Specific conditions include (1) cough headache, (2) exercise headache, (3) sex headache, (4) thunderclap headache, (5) cold stimulus headache, (6) external pressure headache, (7) stabbing headache, (8) nummular headache, and (9) hypnic headache. Many of these can present with chronic daily headache and are often misdiagnosed as tension-type headache, but they can readily be identified from the history, often leading to effective and specific treatments, an important element of which is reduction/elimination of analgesic overuse.

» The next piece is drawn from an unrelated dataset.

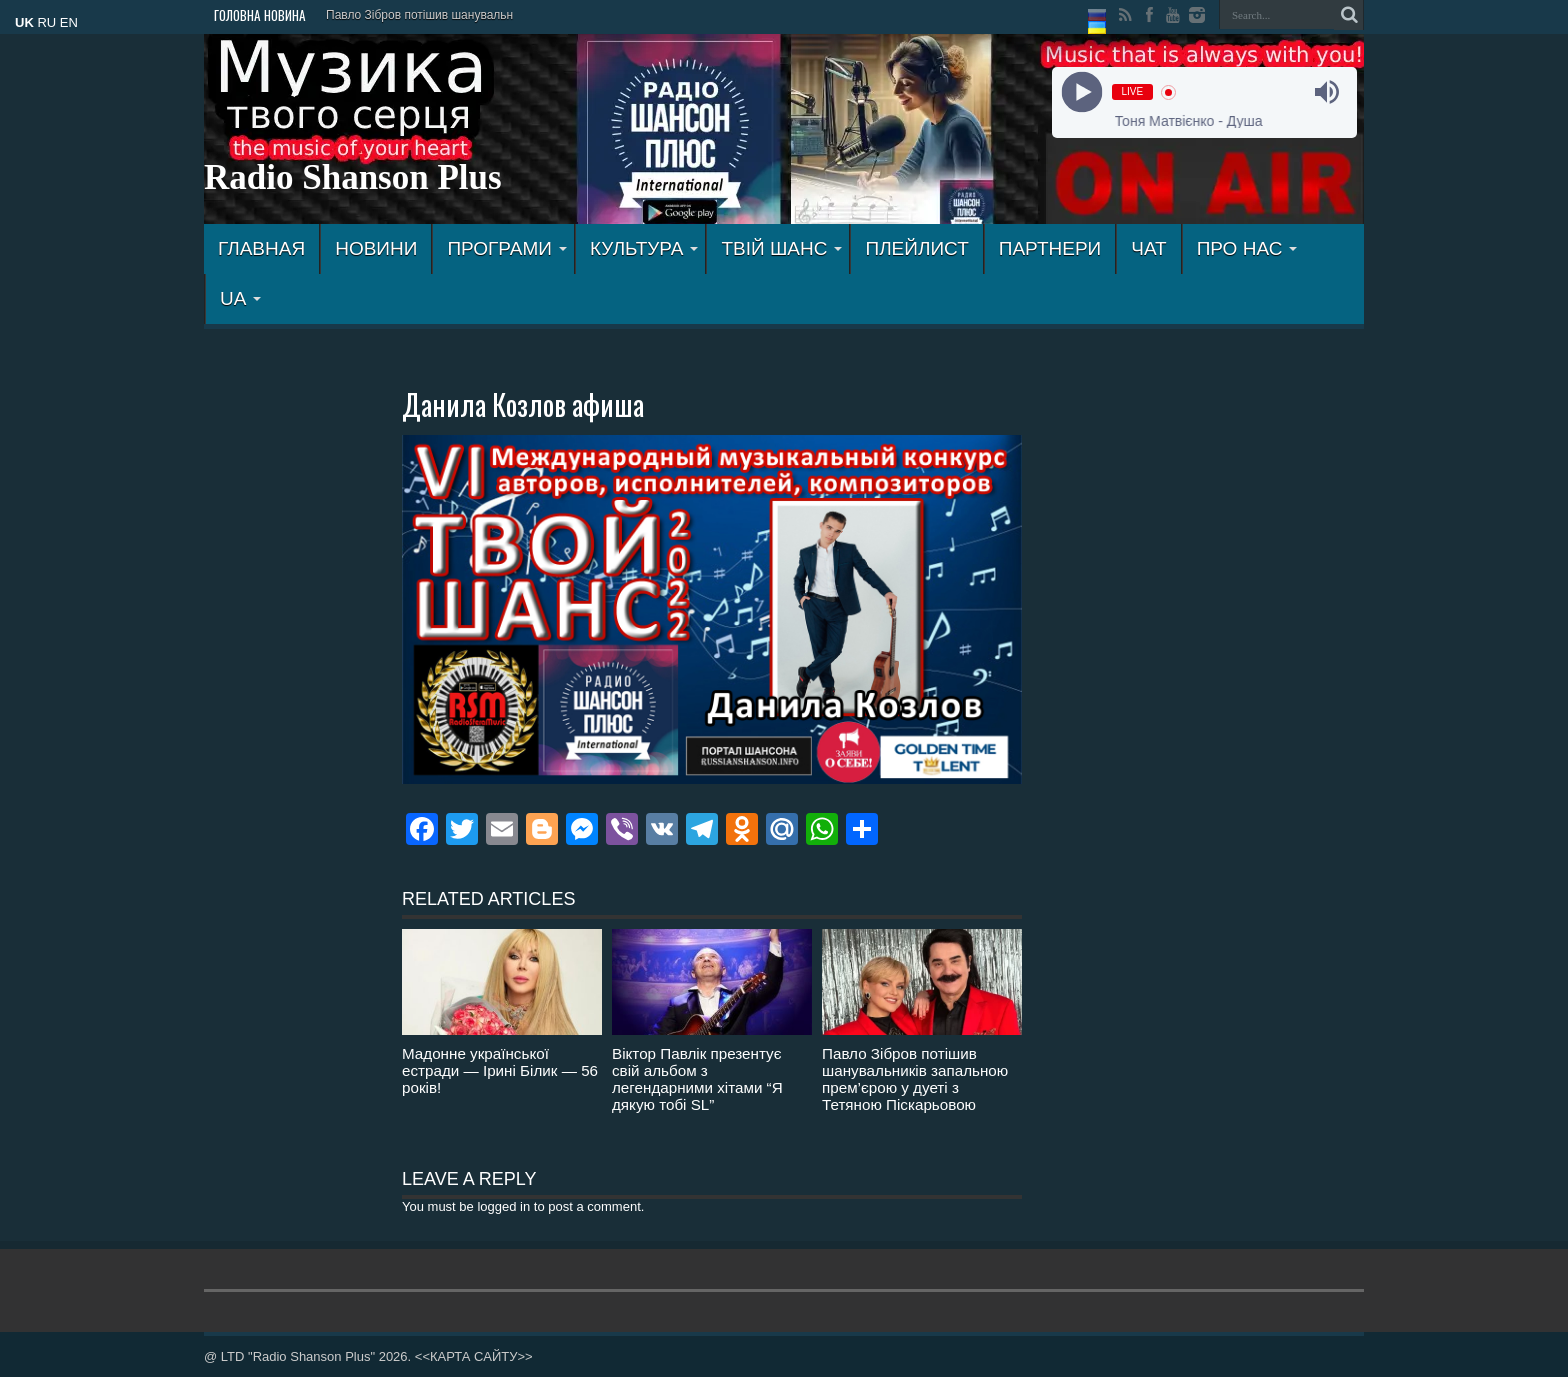 This screenshot has height=1377, width=1568. Describe the element at coordinates (781, 248) in the screenshot. I see `ТВІЙ ШАНС` at that location.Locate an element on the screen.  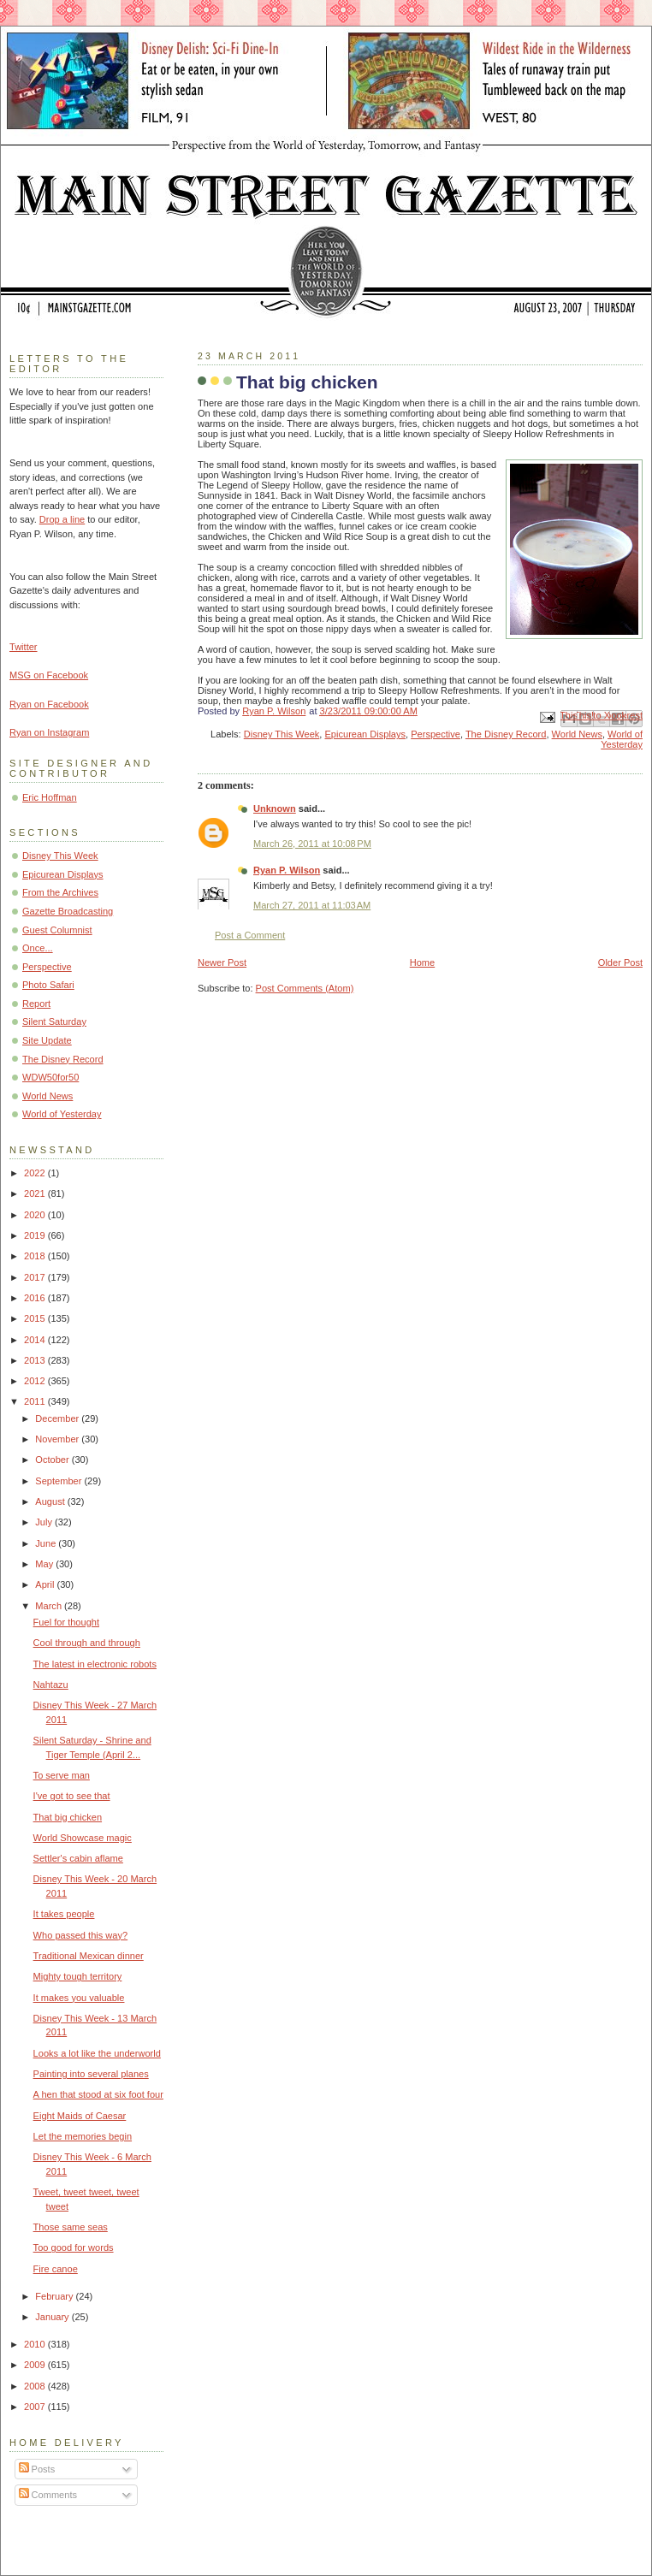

New daily persistent headache—this typically presents with abrupt onset of headache that then persists. Possible causes include: (1) primary—migrainous type, featureless (tension-type); (2) secondary—subarachnoid haemorrhage, low cerebrospinal fluid volume headache, raised cerebrospinal fluid pressure headache, post-traumatic headache, chronic meningitis, giant cell arteritis. Effective and specific treatments are available for many of these conditions if a precise diagnosis can be made.

Secondary headache

Clinical approach—the length of the history is crucial: if this is short, the patient requires prompt attention; if this is long, then time and patience are needed rather than alacrity. Associated fever, sudden onset of pain, or the presence of neurological signs need a positive diagnosis of a benign disorder or require brain imaging with CT or MRI.

Causes and management—medically sinister headaches requiring urgent attention include subarachnoid haemorrhage, meningitis, giant cell arteritis, and raised intracranial pressure. Other important causes of secondary headache include low volume (pressure) cerebrospinal fluid, post-traumatic headache, and cerviocogenic headache. Many of these disorders require persistent diagnostic skills and investigation; but when combined with knowledge of general principles, including the anatomy and physiology of the key cranial structures, the management of headache is generally productive and beneficial for the sufferer.